• [PROMPT]: Find the line that contains "Нет (37, 542)"; please output it and each line after it, exactly as shown, up to the end of the entries below, skipping pictures.

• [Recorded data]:
################
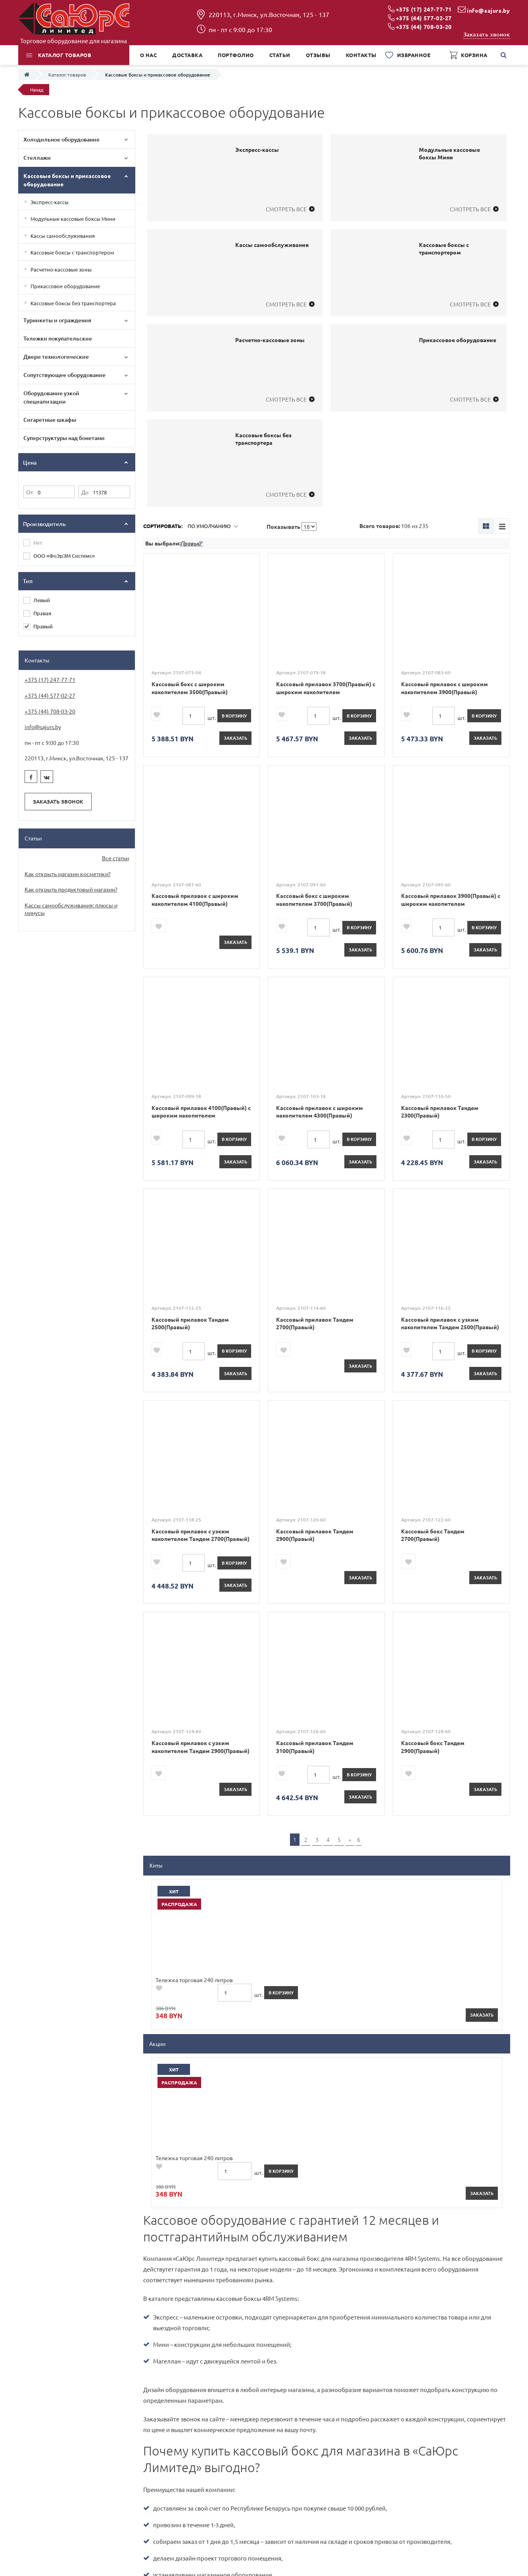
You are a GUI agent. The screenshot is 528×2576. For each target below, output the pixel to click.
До (84, 492)
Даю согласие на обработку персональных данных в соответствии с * (274, 2317)
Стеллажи (37, 157)
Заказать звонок (486, 34)
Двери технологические (56, 356)
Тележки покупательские (57, 338)
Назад (36, 89)
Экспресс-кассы (50, 202)
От (29, 492)
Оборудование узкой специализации (51, 397)
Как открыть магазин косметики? (68, 873)
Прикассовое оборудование (65, 286)
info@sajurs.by (488, 10)
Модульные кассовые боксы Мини (73, 218)
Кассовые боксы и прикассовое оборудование (67, 180)
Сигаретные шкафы (49, 419)
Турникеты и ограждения (57, 320)
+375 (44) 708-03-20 (424, 26)
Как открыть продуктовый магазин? (71, 889)
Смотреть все (286, 208)
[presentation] (191, 2340)
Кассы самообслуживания (63, 235)
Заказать (235, 738)
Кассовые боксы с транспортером (72, 252)
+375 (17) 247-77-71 (424, 9)
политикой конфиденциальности (361, 2317)
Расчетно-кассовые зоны (61, 269)
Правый (43, 626)
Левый (41, 600)
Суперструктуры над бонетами (64, 438)
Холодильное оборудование (61, 139)
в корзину (234, 715)
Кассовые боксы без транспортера (73, 303)
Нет (37, 542)
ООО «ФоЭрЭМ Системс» (64, 555)
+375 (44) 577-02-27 (424, 17)
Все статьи (115, 857)
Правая (42, 613)
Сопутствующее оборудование (64, 375)
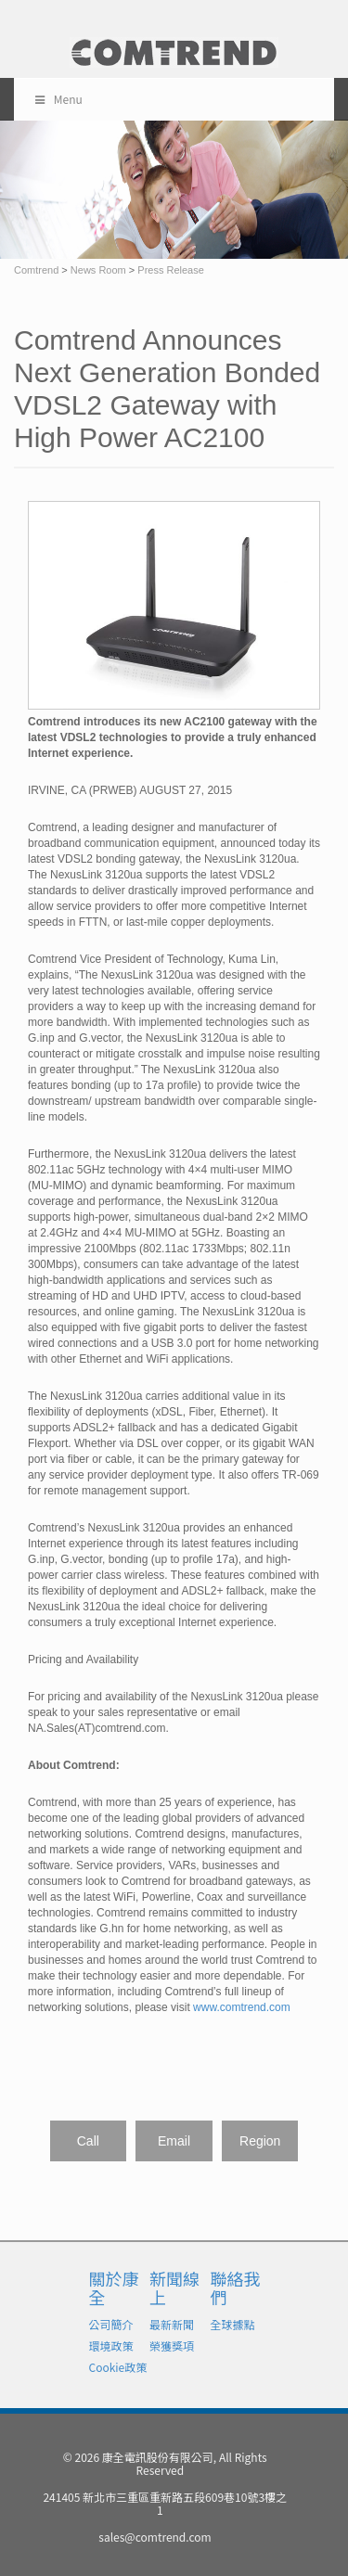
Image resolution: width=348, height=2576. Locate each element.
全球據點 (233, 2324)
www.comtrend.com (241, 2007)
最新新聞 (171, 2324)
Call (88, 2141)
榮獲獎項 (171, 2345)
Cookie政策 (118, 2367)
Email (174, 2141)
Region (259, 2141)
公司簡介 (111, 2324)
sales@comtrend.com (154, 2536)
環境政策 (111, 2345)
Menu (57, 99)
################
• [RESULT OF THE EXERCISE]:
Нет (37, 542)
ООО «ФоЭрЭМ Системс» (64, 555)
+375 (44) 577-02-27 (424, 17)
Все статьи (115, 857)
Правая (42, 613)
Сопутствующее оборудование (64, 375)
Image resolution: width=348, height=2576. Locate each element.
全球據點 (233, 2324)
www.comtrend.com (241, 2007)
最新新聞 (171, 2324)
Call (88, 2141)
榮獲獎項 (171, 2345)
Cookie政策 (118, 2367)
Email (174, 2141)
Region (259, 2141)
公司簡介 (111, 2324)
sales@comtrend.com (154, 2536)
環境政策 (111, 2345)
Menu (57, 99)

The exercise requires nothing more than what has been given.